La télévision de diffusion était la forme dominante des médias de masse. Il n’y avait que trois grands réseaux, et ils contrôlaient plus de 90 % des programmes d’information, des événements en direct et des sitcoms regardés par les Américains. Certains soirs, près de la moitié de la nation regardait la même émission ! Certains critiques sociaux ont affirmé que la télévision favorisait une culture homogène et conformiste en renforçant les idées sur ce à quoi ressemblait la vie américaine « normale ». Mais la télévision a également contribué à la contre-culture des années 1960. La guerre du Vietnam a été le premier conflit militaire télévisé de la nation, et les images nocturnes des images de guerre et des manifestants de la guerre ont contribué à intensifier les conflits internes de la nation.

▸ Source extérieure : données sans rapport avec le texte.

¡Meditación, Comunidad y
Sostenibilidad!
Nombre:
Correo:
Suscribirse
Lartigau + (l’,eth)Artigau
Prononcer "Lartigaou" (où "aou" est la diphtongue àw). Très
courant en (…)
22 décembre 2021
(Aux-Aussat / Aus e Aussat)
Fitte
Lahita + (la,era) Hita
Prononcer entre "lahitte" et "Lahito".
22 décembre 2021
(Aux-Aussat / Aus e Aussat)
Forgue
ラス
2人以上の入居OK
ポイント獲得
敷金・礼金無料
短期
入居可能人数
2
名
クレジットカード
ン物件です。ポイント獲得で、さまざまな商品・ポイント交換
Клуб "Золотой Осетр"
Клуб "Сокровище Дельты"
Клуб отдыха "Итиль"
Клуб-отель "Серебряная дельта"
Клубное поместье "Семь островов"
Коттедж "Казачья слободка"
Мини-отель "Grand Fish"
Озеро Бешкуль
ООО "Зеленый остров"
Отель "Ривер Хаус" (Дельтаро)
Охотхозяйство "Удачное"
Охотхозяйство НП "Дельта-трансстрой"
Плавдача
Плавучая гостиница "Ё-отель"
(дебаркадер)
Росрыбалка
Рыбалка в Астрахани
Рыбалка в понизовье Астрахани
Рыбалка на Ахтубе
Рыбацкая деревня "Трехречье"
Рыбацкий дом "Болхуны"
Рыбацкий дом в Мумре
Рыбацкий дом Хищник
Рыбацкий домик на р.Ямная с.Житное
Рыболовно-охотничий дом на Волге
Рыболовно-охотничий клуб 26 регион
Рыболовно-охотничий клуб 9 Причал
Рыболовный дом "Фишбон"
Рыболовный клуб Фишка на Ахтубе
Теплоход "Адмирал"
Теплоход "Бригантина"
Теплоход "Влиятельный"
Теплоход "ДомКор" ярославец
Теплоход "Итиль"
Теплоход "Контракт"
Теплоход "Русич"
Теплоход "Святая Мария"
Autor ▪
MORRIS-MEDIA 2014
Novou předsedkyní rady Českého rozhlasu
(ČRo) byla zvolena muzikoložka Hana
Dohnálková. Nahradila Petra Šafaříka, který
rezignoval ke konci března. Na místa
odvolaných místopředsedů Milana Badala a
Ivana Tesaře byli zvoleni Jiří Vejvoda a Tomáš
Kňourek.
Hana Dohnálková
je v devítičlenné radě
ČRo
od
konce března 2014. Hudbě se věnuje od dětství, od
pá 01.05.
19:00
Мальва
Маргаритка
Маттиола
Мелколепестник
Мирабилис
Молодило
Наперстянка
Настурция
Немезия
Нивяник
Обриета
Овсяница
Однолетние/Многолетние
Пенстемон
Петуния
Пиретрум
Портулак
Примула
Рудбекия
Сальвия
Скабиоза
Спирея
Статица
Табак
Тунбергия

La technologie de diffusion, y compris la radio et la télévision, avait une telle emprise sur l’imagination américaine que les journaux et autres médias imprimés se sont retrouvés à devoir s’adapter au nouveau paysage médiatique. La presse écrite était plus durable et facile à archiver, et permettait aux utilisateurs une plus grande flexibilité en termes de temps – une fois qu’une personne avait acheté un magazine, elle pouvait le lire quand et où elle le voulait. Les médias radiodiffusés, en revanche, diffusaient généralement des programmes selon un horaire fixe, ce qui leur permettait à la fois de donner un sentiment d’immédiateté, mais aussi d’impermanence – jusqu’à l’avènement des magnétoscopes numériques au XXIe siècle, il était impossible de mettre en pause et de rembobiner une émission de télévision.
Le monde des médias a connu de nouveau des changements radicaux dans les années 1980 et 1990 avec la diffusion de la télévision par câble. Durant les premières décennies de la télévision, les téléspectateurs avaient un nombre limité de chaînes parmi lesquelles choisir. En 1975, les trois principaux réseaux représentaient 93 % de l’ensemble des téléspectateurs. En 2004, cependant, cette part était tombée à 28,4 % du total des téléspectateurs, grâce à la diffusion de la télévision par câble. Les fournisseurs de services par câble ont offert aux téléspectateurs un large éventail de choix, y compris des chaînes spécialement conçues pour les personnes qui ne souhaitent regarder que le golf, la météo, les films classiques, les sermons ou les vidéos de requins. Pourtant, jusqu’au milieu des années 1990, la télévision était dominée par les trois grands réseaux. La loi sur les télécommunications de 1996, qui visait à encourager la concurrence en déréglementant le secteur, a en fait entraîné de nombreuses fusions et rachats de petites entreprises par de grandes sociétés. Dans de nombreux endroits, le spectre de radiodiffusion était entre les mains de quelques grandes sociétés. En 2003, la Commission fédérale des communications (FCC) a encore assoupli la réglementation, permettant à une seule entreprise de posséder 45 % d’un seul marché (contre 25 % en 1982).